While many see a $1 million nest egg as the ultimate retirement goal, a person's specific situation determines whether that amount is sufficient. This involves understanding retirement costs and income requirements.
Retirement plan sponsors are becoming more interested in helping employees address their need for lifetime income, and 23% of employers have started offering at least one type of lifetime income solution, a survey from Willis Towers Watson found. Within that group 19% offer out-of-plan annuities and 10% offer in-plan annuities, according to the survey.
Financial planner Lisa Brown writes that she once refused to recommend annuities but is changing her mind in light of lengthening life spans and the disappearance of pension plans that guarantee lifetime income. "I've witnessed firsthand the benefits that annuities provide some clients, including the peace of mind in knowing they have a stable, reliable income in retirement," she writes.
FSI and other groups have submitted comments expressing concerns about cybersecurity in the Securities and Exchange Commission's proposed consolidated audit trail. FSI says the plan should include data-breach protocols and more information on how liability would be assessed in a breach.
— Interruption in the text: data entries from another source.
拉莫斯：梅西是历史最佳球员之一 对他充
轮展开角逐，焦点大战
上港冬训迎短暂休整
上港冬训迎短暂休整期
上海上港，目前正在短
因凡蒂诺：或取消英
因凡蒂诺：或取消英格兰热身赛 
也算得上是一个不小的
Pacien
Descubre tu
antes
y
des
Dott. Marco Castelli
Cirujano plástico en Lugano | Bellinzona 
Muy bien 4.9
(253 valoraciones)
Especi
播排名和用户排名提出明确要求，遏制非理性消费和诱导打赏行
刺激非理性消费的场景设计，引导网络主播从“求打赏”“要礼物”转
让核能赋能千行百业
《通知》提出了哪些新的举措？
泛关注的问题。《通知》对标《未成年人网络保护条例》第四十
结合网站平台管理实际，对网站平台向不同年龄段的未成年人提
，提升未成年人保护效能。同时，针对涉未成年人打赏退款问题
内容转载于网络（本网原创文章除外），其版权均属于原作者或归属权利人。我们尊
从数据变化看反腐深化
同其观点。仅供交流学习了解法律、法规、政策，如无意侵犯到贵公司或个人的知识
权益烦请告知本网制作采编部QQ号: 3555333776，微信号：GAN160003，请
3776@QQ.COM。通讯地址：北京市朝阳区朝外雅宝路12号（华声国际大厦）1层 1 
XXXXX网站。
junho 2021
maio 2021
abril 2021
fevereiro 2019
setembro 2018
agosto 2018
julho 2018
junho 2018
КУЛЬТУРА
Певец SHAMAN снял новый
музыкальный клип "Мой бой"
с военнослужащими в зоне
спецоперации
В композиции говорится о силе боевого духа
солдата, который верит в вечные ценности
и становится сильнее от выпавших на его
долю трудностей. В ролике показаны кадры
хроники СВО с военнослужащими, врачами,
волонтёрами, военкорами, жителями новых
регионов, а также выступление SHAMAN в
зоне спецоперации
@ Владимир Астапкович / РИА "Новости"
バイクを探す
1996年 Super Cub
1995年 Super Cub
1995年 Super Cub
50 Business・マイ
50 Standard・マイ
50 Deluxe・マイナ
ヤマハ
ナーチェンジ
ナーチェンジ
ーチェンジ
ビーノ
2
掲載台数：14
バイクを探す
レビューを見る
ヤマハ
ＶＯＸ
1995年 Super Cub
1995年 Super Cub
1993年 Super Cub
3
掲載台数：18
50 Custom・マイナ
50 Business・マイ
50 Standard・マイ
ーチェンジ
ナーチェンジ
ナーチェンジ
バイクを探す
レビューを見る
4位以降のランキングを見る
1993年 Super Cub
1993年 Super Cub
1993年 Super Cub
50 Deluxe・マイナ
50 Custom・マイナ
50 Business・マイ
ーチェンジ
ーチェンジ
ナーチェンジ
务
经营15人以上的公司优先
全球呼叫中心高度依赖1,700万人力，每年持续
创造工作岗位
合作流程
Equity, allocation and other funds that launch during crises tend to have an edge on risk-adjusted returns, Morningstar says. Such funds are more nimble, says Lee Davidson of Morningstar.
A research breakthrough aided by the ice bucket challenge, which raised more than $100 million to fight Lou Gehrig's disease, shows clients that donating to charities can have a real impact. "The more specifics you know about how those donated dollars are being used, the better you feel," said Brightworth financial advisor Charlie Jordan.
Five percent of wealthy investors are so worried about the US presidential election's potential effects on markets that they have already liquidated their stock holdings, a survey by UBS AG Wealth Management Americas indicates. A quarter of investors in the survey, taken in June, were considering that action.
Technology is becoming more important to clients, which means some might leave their lagging financial planners for those who have adopted more advanced technology -- a trend called digital attrition. Cybersecurity is an important consideration when upgrading technology, experts say.
The Labor Department's fiduciary rule will bring changes to the way annuities are designed and sold but annuities are here to stay, according to consultant Chris Orlando. "Advisers will be forced to build a fee-based business," he writes.